### [Directions for this task]
Could the lines from the line bearing "BASED ON 208 REVIEWS" to the end of the records below be copied exactly, with the pictures left out and no other lines added?

== Data for review

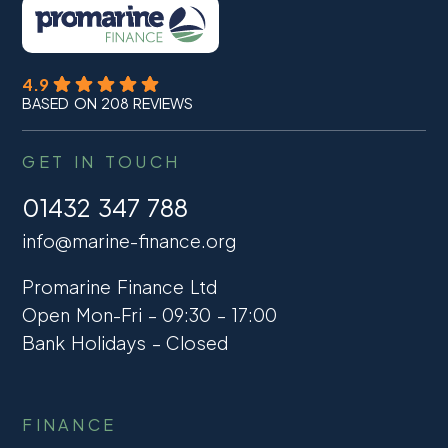
4.9
BASED ON 208 REVIEWS
GET IN TOUCH
01432 347 788
info@marine-finance.org
Promarine Finance Ltd
Open Mon-Fri – 09:30 – 17:00
Bank Holidays – Closed
FINANCE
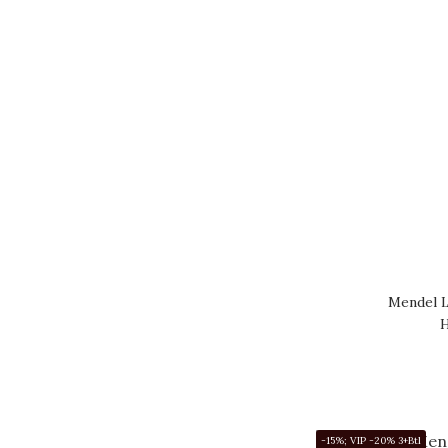
Mendel L
H
-15%; VIP -20% 3+Btl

====

### [Result of the task]
BASED ON 208 REVIEWS
GET IN TOUCH
01432 347 788
info@marine-finance.org
Promarine Finance Ltd
Open Mon-Fri – 09:30 – 17:00
Bank Holidays – Closed
FINANCE
Mendel L
H
-15%; VIP -20% 3+Btl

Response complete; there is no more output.